Glad you're enjoying them Karl,If I was looking for a new set they'd be definately top of the list, they're a great looking iron.
Hope they serve you well fella.


----------



## bluewolf (Nov 11, 2012)

Good to hear Karl. They looked lovely in the bag at Caldy. Are you still sticking those Mizzy head covers on them???


----------



## DelB (Nov 11, 2012)

Had a little 'wiggle' with these clubs in AG the other day and they are, indeed, things of exquisite beauty! A much more compact head and thinner topline than my MX200's, but I reckon I may just treat myself to a set come the Spring. :clap:


----------



## Karl102 (Nov 11, 2012)

bluewolf said:



			Good to hear Karl. They looked lovely in the bag at Caldy.
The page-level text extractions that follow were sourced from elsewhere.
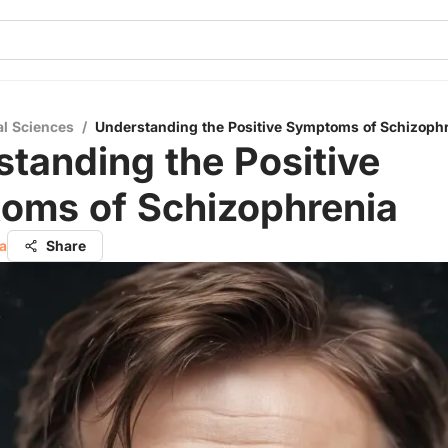
al Sciences
/
Understanding the Positive Symptoms of Schizoph
tanding the Positive
oms of Schizophrenia
a
Share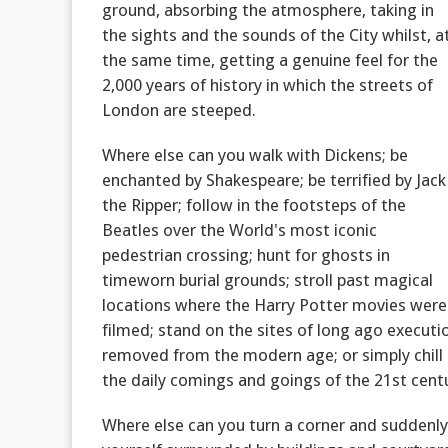
ground, absorbing the atmosphere, taking in
the sights and the sounds of the City whilst, a
the same time, getting a genuine feel for the
2,000 years of history in which the streets of
London are steeped.
Where else can you walk with Dickens; be
enchanted by Shakespeare; be terrified by Jack
the Ripper; follow in the footsteps of the
Beatles over the World's most iconic
pedestrian crossing; hunt for ghosts in
timeworn burial grounds; stroll past magical
locations where the Harry Potter movies were
filmed; stand on the sites of long ago executio
removed from the modern age; or simply chill o
the daily comings and goings of the 21st cent
Where else can you turn a corner and suddenly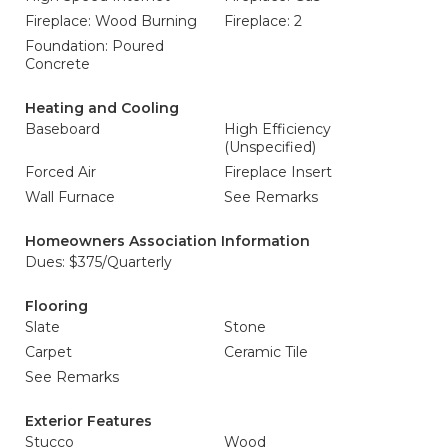
Fireplace: Wood Burning
Fireplace: 2
Foundation: Poured
Concrete
Heating and Cooling
Baseboard
High Efficiency
(Unspecified)
Forced Air
Fireplace Insert
Wall Furnace
See Remarks
Homeowners Association Information
Dues: $375/Quarterly
Flooring
Slate
Stone
Carpet
Ceramic Tile
See Remarks
Exterior Features
Stucco
Wood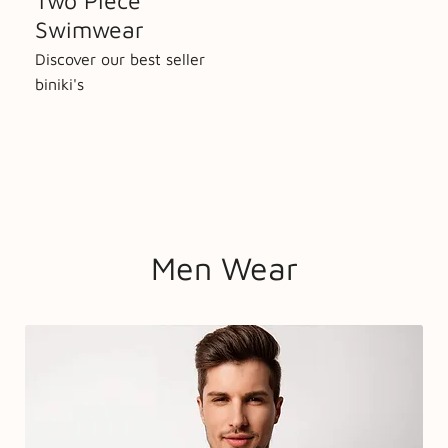
Two Piece
Swimwear
Discover our best seller
biniki's
Men Wear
Are you still sticking those Mizzy head covers on them???
		
Click to expand...

haha! i have them, but in fear of ridicule i have not used them yet!!!  I did hit them better yesterday than i did at Caldy though...


----------



## m1975 (Nov 20, 2012)

karl - any reason you went for the 825 "pro" as opposed to standard 825's ?


----------



## bigslice (Nov 20, 2012)

m1975 said:



			karl - any reason you went for the 825 "pro" as opposed to standard 825's ?
		
Click to expand...

probably for the grain flow forged, nice


----------



## DelB (Nov 20, 2012)

m1975 said:



			karl - any reason you went for the 825 "pro" as opposed to standard 825's ?
		
Click to expand...

I'd say because his handicap was considered low enough to use them.........  :whoo:


----------



## Alex1975 (Nov 21, 2012)

I had a fitting for 825 pro last weekend but hit the ball so bad the fitter sent me home with a book to read. I am sure I shall get some but maybe later in the year now.


----------